The Albia Square and Central Commercial Historic District encompasses most of the central business district of Albia, Iowa, United States. It was listed on the National Register of Historic Places (NRHP) in 1985. At the time of its nomination the district consisted of 92 resources, including 65 contributing buildings and 27 non-contributing buildings.

==History==
Three locating commissioners chose the town site for Albia in 1845 for the county seat for Kishkekosh County, later renamed Monroe County. The town, originally called Princeton, was platted the same year. It included a central public square and streets that were laid out in a gridiron pattern following the points on a compass. Albia continues to follow this plan to the present. The 1858 brick county courthouse was built on the square and the early buildings surrounding the square were largely frame structures with "boom town" facades. Most were one- or two-story structures. The railroad arrived in Albia 1866 and Clinton Street connected the depot with the square. Three brick buildings from 1868 and the 1870s remain on the square and they are the oldest structures in the district. The last frame building on the square was destroyed in a fire in 1902.

Albia experienced an economic boom between 1900 and 1920 when Consolidation Coal Company relocated their operations to Buxton. They joined other coal mines that were already operating in Monroe County. During this time period the county led all Iowa counties in coal production. It peaked during World War I and then declined. Many of the contributing properties are commercial buildings built during the coal era in the late 19th and early 20th centuries. They are primarily two-story brick structures that follow the architectural styles that were prominent when they were built. The Monroe County Courthouse (1903) replaced the brick courthouse on the square, and it is individually listed on the NRHP.

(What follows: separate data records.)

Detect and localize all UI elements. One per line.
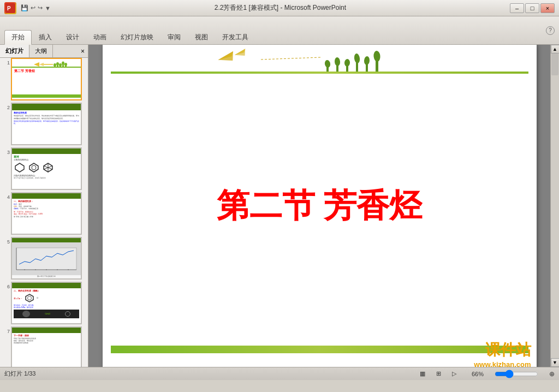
slide-thumb-7: 下一节课：烷烃 甲烷 乙烷 丙烷等烷烃化学性质 烷烃：卤代反应、氧化反应 同系物… [11,326,82,367]
slide-number-2: 2 [0,103,10,110]
watermark-url: www.kjzhan.com [474,360,531,367]
slide-number-5: 5 [0,237,10,245]
tab-view[interactable]: 视图 [188,30,215,44]
svg-point-12 [62,62,64,66]
slide-panel: 幻灯片 大纲 × 1 第二节 芳香烃 [0,45,88,367]
tab-slideshow[interactable]: 幻灯片放映 [114,30,160,44]
slide-number-1: 1 [0,58,10,66]
zoom-slider[interactable] [495,371,538,377]
slide-item-1[interactable]: 1 第二节 芳香烃 [0,58,88,100]
svg-text:P: P [7,5,11,11]
svg-marker-30 [26,294,33,302]
zoom-fit[interactable]: ⊕ [549,370,555,378]
svg-marker-36 [234,49,247,58]
svg-point-47 [364,56,370,66]
slide-item-3[interactable]: 3 苯环 1.苯的结构特点: [0,147,88,190]
panel-tabs: 幻灯片 大纲 × [0,45,88,58]
quick-dropdown[interactable]: ▼ [45,5,51,11]
slide-item-5[interactable]: 5 [0,237,88,280]
tab-animation[interactable]: 动画 [86,30,114,44]
close-panel-button[interactable]: × [78,45,88,57]
svg-marker-16 [29,163,38,172]
ribbon: 开始 插入 设计 动画 幻灯片放映 审阅 视图 开发工具 ? [0,16,559,45]
svg-point-6 [53,63,56,67]
svg-rect-22 [16,248,76,270]
v-scrollbar: ▲ ▼ [550,45,559,367]
scrollbar-up[interactable]: ▲ [551,45,560,54]
tab-review[interactable]: 审阅 [160,30,188,44]
tab-insert[interactable]: 插入 [32,30,59,44]
slide-bottom-bar [111,346,528,353]
ribbon-tab-list: 开始 插入 设计 动画 幻灯片放映 审阅 视图 开发工具 [0,16,260,44]
slide-decoration [201,47,528,75]
restore-button[interactable]: □ [525,3,539,13]
svg-point-31 [28,296,32,300]
slide-item-6[interactable]: 6 二、苯的化学性质（概略） 苯+Cl₂→ [0,282,88,324]
minimize-button[interactable]: – [510,3,524,13]
main-area: 幻灯片 大纲 × 1 第二节 芳香烃 [0,45,559,367]
svg-marker-33 [217,51,235,64]
quick-redo[interactable]: ↪ [38,4,43,11]
svg-marker-15 [15,163,24,172]
svg-point-45 [353,53,360,63]
slide-item-4[interactable]: 4 一、苯的物理性质： 状态：液态 色味：无色，有特殊气味 溶解性：不溶于水，与… [0,192,88,235]
slide-number-3: 3 [0,147,10,155]
view-slideshow[interactable]: ▷ [452,370,456,377]
content-area: 第二节 芳香烃 课件站 www.kjzhan.com [88,45,550,367]
window-title: 2.2芳香烃1 [兼容模式] - Microsoft PowerPoint [51,3,510,13]
tab-start[interactable]: 开始 [4,30,32,45]
app-logo: P [4,2,16,14]
title-bar: P 💾 ↩ ↪ ▼ 2.2芳香烃1 [兼容模式] - Microsoft Pow… [0,0,559,16]
slide-item-2[interactable]: 2 苯的化学性质 苯的卤代反应、硝化反应等化学性质。苯在铁催化作用下与氯反应生成… [0,103,88,145]
svg-point-8 [56,62,59,66]
slide-list: 1 第二节 芳香烃 [0,58,88,367]
slide-info: 幻灯片 1/33 [4,370,35,378]
svg-marker-3 [39,63,44,66]
view-normal[interactable]: ▦ [420,370,425,377]
view-slide-sorter[interactable]: ⊞ [436,370,441,377]
quick-undo[interactable]: ↩ [31,4,35,11]
slide-number-7: 7 [0,326,10,334]
panel-tab-slides[interactable]: 幻灯片 [0,45,29,57]
scrollbar-track[interactable] [551,54,559,358]
svg-point-17 [32,165,36,170]
watermark-title: 课件站 [474,340,531,360]
slide-thumb-6: 二、苯的化学性质（概略） 苯+Cl₂→ Cl [11,282,82,324]
slide-number-6: 6 [0,282,10,289]
slide-thumb-5: 图x-x 苯分子轨道能量分布 [11,237,82,280]
scrollbar-down[interactable]: ▼ [551,358,560,367]
svg-point-10 [59,63,62,67]
slide-number-4: 4 [0,192,10,200]
watermark: 课件站 www.kjzhan.com [474,340,531,367]
svg-line-37 [261,57,321,60]
slide-thumb-3: 苯环 1.苯的结构特点: [11,147,82,190]
slide-stage[interactable]: 第二节 芳香烃 课件站 www.kjzhan.com [103,45,537,367]
svg-point-14 [64,63,67,66]
slide-thumb-2: 苯的化学性质 苯的卤代反应、硝化反应等化学性质。苯在铁催化作用下与氯反应生成氯苯… [11,103,82,145]
svg-point-41 [334,57,340,67]
help-button[interactable]: ? [542,16,559,44]
slide-item-7[interactable]: 7 下一节课：烷烃 甲烷 乙烷 丙烷等烷烃化学性质 烷烃：卤代反应、氧化反应 同… [0,326,88,367]
zoom-level: 66% [472,371,484,377]
slide-thumb-1: 第二节 芳香烃 [11,58,82,100]
window-controls: – □ × [510,3,555,13]
slide-thumb-4: 一、苯的物理性质： 状态：液态 色味：无色，有特殊气味 溶解性：不溶于水，与有机… [11,192,82,235]
quick-save[interactable]: 💾 [21,4,28,11]
slide-title: 第二节 芳香烃 [217,184,423,228]
close-button[interactable]: × [540,3,555,13]
svg-point-39 [324,60,330,68]
svg-marker-2 [34,62,39,67]
svg-point-49 [373,51,380,62]
tab-developer[interactable]: 开发工具 [215,30,255,44]
status-bar: 幻灯片 1/33 ▦ ⊞ ▷ 66% ⊕ [0,367,559,380]
tab-design[interactable]: 设计 [59,30,86,44]
panel-tab-outline[interactable]: 大纲 [29,45,53,57]
svg-point-43 [344,59,350,67]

A newspaper story that called Albia the ugliest town in Iowa was the catalyst that First Iowa State Bank Board Chairman Robert T. Bates needed to organize in 1965 what became "Operation Facelift." Bates was a renowned interior designer who had worked in Hollywood before returning to Albia in the 1950s. Volunteers solicited a $25 contribution from building and business owners to the Albia Area Improvement Association fund as seed money for the project. Bates himself established a $2,000,000 trust for revitalization efforts in later years.